After that we decided to prepare some defences of our own. Stephen channeled his Fenian roots and set up some booby traps. First we tied thin string between a pipe on the wall and a glass bottle. We made another the same, but hid the bottle behind a pillar. We made a similar one with a copper cup and put it on our back steps. I sprinkled rice and dry pasta on the ground under our window.
But then Stephen got carried away and rigged up a contraption that would have caused certain death to some poor, albeit naughty, robber. There was a ledge about halfway up our wall that we think the robbers were using to get between our house and the neighbour’s. Stephen put a plank on top of two jars on their side on the ledge so that the intruder would step on the plank, the jars would roll, and he would fall and clonk his head on the stone window sill of our house, just a metre away.

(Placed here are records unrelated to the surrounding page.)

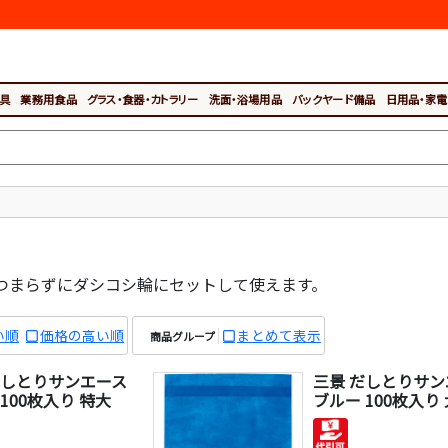
具
業務用食品
グラス・食器・カトラリー
洗面・浴場用品
バックヤード備品
日用品・家電
つまらずにダシコシ輪にセットして使えます。
い順
価格の高い順
まとめて表示
商品グループ
だしとりサンエース
三景 だしとりサン
100枚入り 特大
ブルー 100枚入り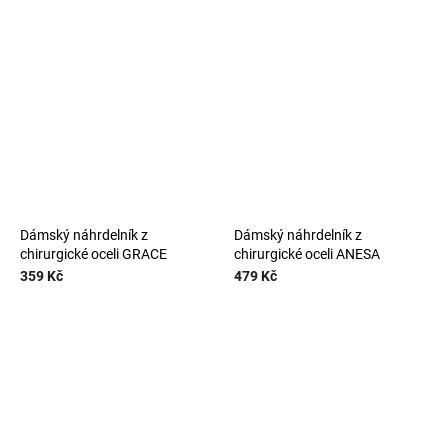
Dámský náhrdelník z
Dámský náhrdelník z
chirurgické oceli GRACE
chirurgické oceli ANESA
359 Kč
479 Kč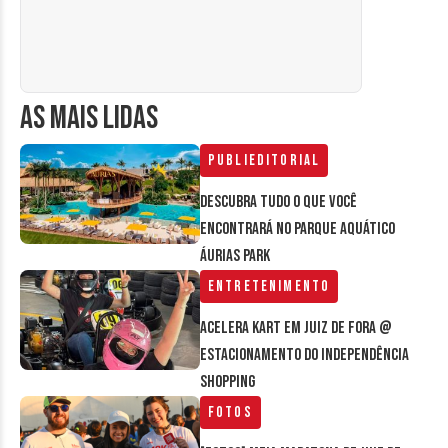
AS MAIS LIDAS
Publieditorial
Descubra tudo o que você
encontrará no parque aquático
Áurias Park
Entretenimento
Acelera Kart em Juiz de Fora @
estacionamento do Independência
Shopping
Fotos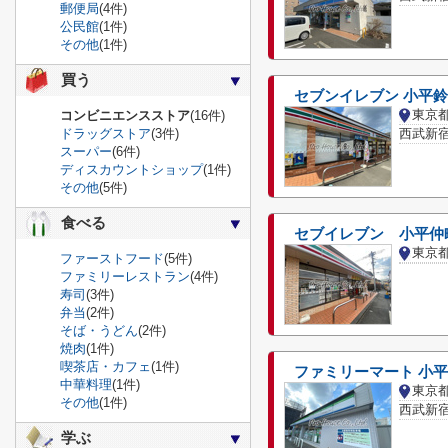
郵便局
(4件)
公民館
(1件)
その他
(1件)
買う
セブンイレブン 小平
東京
コンビニエンスストア
(16件)
ドラッグストア
(3件)
西武新宿
スーパー
(6件)
ディスカウントショップ
(1件)
その他
(5件)
食べる
セブイレブン 小平仲
東京
ファーストフード
(5件)
ファミリーレストラン
(4件)
寿司
(3件)
弁当
(2件)
そば・うどん
(2件)
焼肉
(1件)
喫茶店・カフェ
(1件)
ファミリーマート 小
中華料理
(1件)
東京
その他
(1件)
西武新宿
学ぶ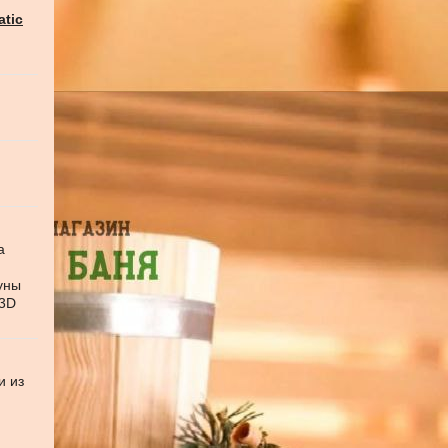
atic
а
уны
 3D
и из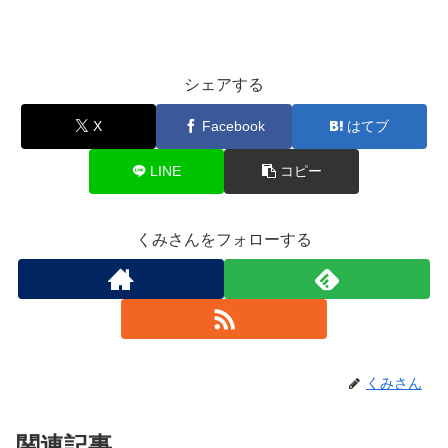
シェアする
X
Facebook
はてブ
LINE
コピー
くみさんをフォローする
くみさん
関連記事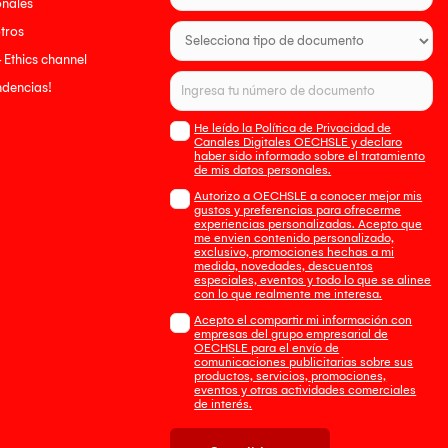
onales
tros
- Ethics channel
endencias!
He leído la Política de Privacidad de
Canales Digitales OECHSLE y declaro
haber sido informado sobre el tratamiento
de mis datos personales.
Autorizo a OECHSLE a conocer mejor mis
gustos y preferencias para ofrecerme
experiencias personalizadas. Acepto que
me envien contenido personalizado,
exclusivo, promociones hechas a mi
medida, novedades, descuentos
especiales, eventos y todo lo que se alinee
con lo que realmente me interesa.
Acepto el compartir mi información con
empresas del grupo empresarial de
OECHSLE para el envío de
comunicaciones publicitarias sobre sus
productos, servicios, promociones,
eventos y otras actividades comerciales
de interés.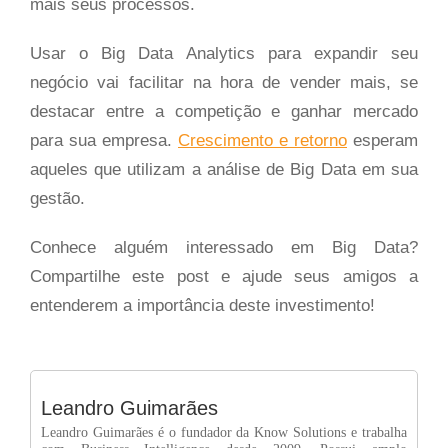
mais seus processos.
Usar o Big Data Analytics para expandir seu
negócio vai facilitar na hora de vender mais, se
destacar entre a competição e ganhar mercado
para sua empresa.
Crescimento e retorno
esperam
aqueles que utilizam a análise de Big Data em sua
gestão.
Conhece alguém interessado em Big Data?
Compartilhe este post e ajude seus amigos a
entenderem a importância deste investimento!
Leandro Guimarães
Leandro Guimarães é o fundador da Know Solutions e trabalha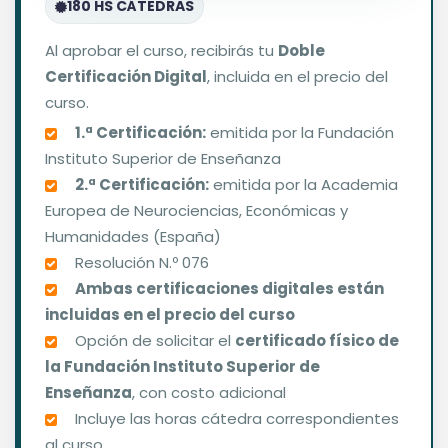
180 HS CÁTEDRAS
Al aprobar el curso, recibirás tu
Doble
Certificación Digital
, incluida en el precio del
curso.
1.ª Certificación:
emitida por la Fundación
Instituto Superior de Enseñanza
2.ª Certificación:
emitida por la Academia
Europea de Neurociencias, Económicas y
Humanidades (España)
Resolución N.º 076
Ambas certificaciones digitales están
incluidas en el precio del curso
Opción de solicitar el
certificado físico de
la Fundación Instituto Superior de
Enseñanza
, con costo adicional
Incluye las horas cátedra correspondientes
al curso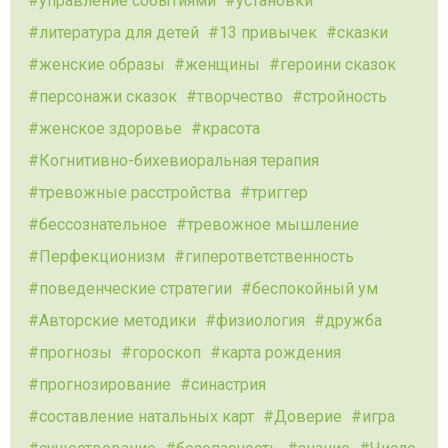
управление событиями
установки
литература для детей
13 привычек
сказки
женские образы
женщины
героини сказок
персонажи сказок
творчество
стройность
женское здоровье
красота
Когнитивно-бихевиоральная терапия
тревожные расстройства
триггер
бессознательное
тревожное мышление
Перфекционизм
гиперответственность
поведенческие стратегии
беспокойный ум
Авторские методики
физиология
дружба
прогнозы
гороскоп
карта рождения
прогнозирование
синастрия
составление натальных карт
Доверие
игра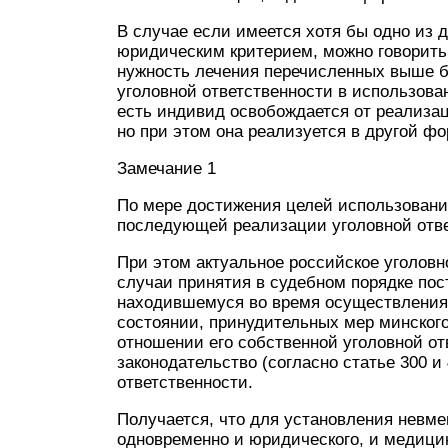
В случае если имеется хотя бы одно из 
юридическим критерием, можно говорить 
нужность лечения перечисленных выше б
уголовной ответственности в использова
есть индивид освобождается от реализац
но при этом она реализуется в другой фо
Замечание 1
По мере достижения целей использовани
последующей реализации уголовной отве
При этом актуальное российское уголовно
случаи принятия в судебном порядке пос
находившемуся во время осуществления
состоянии, принудительных мер минског
отношении его собственной уголовной от
законодательство (согласно статье 300 и
ответственности.
Получается, что для установления невм
одновременно и юридического, и медицин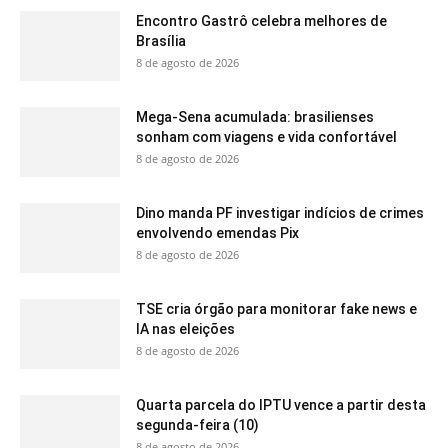
Encontro Gastrô celebra melhores de
Brasília
8 de agosto de 2026
Mega-Sena acumulada: brasilienses
sonham com viagens e vida confortável
8 de agosto de 2026
Dino manda PF investigar indícios de crimes
envolvendo emendas Pix
8 de agosto de 2026
TSE cria órgão para monitorar fake news e
IA nas eleições
8 de agosto de 2026
Quarta parcela do IPTU vence a partir desta
segunda-feira (10)
8 de agosto de 2026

It conjured up horrible images in my mind of broken skulls with blood oozing all over my baby son’s window. Trevor and I told Stephen to cool it on the para-military tactics.
As dark, dark night number 3 was closing in we settled into bed feeling confident that the naughty robbers didn’t know what they were up against. Again, in that place between wakefulness and dreams, I was sure I heard the sound of footsteps on rice and a glass bottle being placed on the ground. I lay still listening and wondering if I should disturb my tired husband. I shook him; “hey…are you awake?” He wasn’t. “I think I heard something.” Now we were both listening. “Are you sure love?” said doubting husband number 1. And then, as vindication, the larger, disguised bottle crashed to the ground followed by heavy footsteps fleeing the scene. Stephen leaped out of bed, up the hallway, out the front door and shouted at the naughty robber as he jumped our front wall.
Oh it was so exciting! Our trap had worked! We felt victorious. We felt like MacGyver. But, as so happens with adrenalin, the excitement wore off, and by morning I was a bit sad and scared. The prospect of dealing with robbers during daylight when my only comrade was Silas wasn’t as appealing as at nighttime with my gang.
Reflecting on these experiences is pretty funny now that we live in a place where we don’t lock the car, or even the front door. As I’ve always maintained, I don’t think the crime is a reason not to live in Jozi. Rather I think it’s a good reason to leave if you want. There’s a distinction. There are lots of good reasons to stay too, but you have to deal with the realities of crime, like bottle booby traps, potential burglaries and all the associated fear.